Pig Brain Proteins for Dementia?
(Ivanhoe Newswire) – New research shows a promising new treatment that is made from pig brain proteins, Cerebrolysin, for those who suffer from vascular dementia.
Vascular dementia is a common form of dementia caused by damage to the network of blood vessels supplying the brain. The symptoms are similar to Alzheimer’s disease and stroke, but particularly those who suffer from vascular dementia experience difficulty thinking quickly, concentrating, and communicating, along with seizures and severe confusion.
Researchers reviewed data from six randomized controlled trials from 597 participants. They were all given Cerebrolysin intravenously in different daily concentrations and for different treatment periods, ranging from a few weeks to three years. Cerebrolysin, when compared to standard care or placebos, significantly improved cognitive function.
The patients’ cognitive function was assessed with scales testing recall, arithmetic, and other cognitive abilities. The treatment had a small positive effect on patient’s overall clinical state. Long-term treatment was associated with greater benefits; however, only two trials examined long-term effects.

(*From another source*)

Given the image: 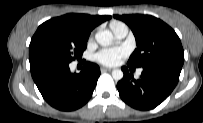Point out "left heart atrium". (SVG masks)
I'll list each match as a JSON object with an SVG mask.
<instances>
[{"label": "left heart atrium", "mask_w": 203, "mask_h": 123, "mask_svg": "<svg viewBox=\"0 0 203 123\" xmlns=\"http://www.w3.org/2000/svg\"><path fill=\"white\" fill-rule=\"evenodd\" d=\"M126 54L127 51L124 48H108L100 50L95 55V59L103 65L114 66L117 65Z\"/></svg>", "instance_id": "left-heart-atrium-1"}]
</instances>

"Our review suggests that Cerebrolysin can help improve cognitive and global function in patients with mild to moderate severity vascular dementia. The results are promising but due to low numbers of trials, inconsistencies between trials, risk of bias in the way some of the trials were conducted and lack of long-term follow-up, we cannot yet recommend Cerebrolysin as a routine treatment for vascular dementia,” researcher Li He of the Department of Neurology at Sichuan University in Sichuan, China, was quoted as saying.
Those involved in studies reported serious side-effects due to taking the drug and non-serious side effects were no more common in those who took the drug compared to control groups.
“This indicates to us that Cerebrolysin is safe and well tolerated by patients with vascular dementia, but the fact that it has to be given in regular intravenous infusions means it could be impractical for use on a large scale,” Li He said.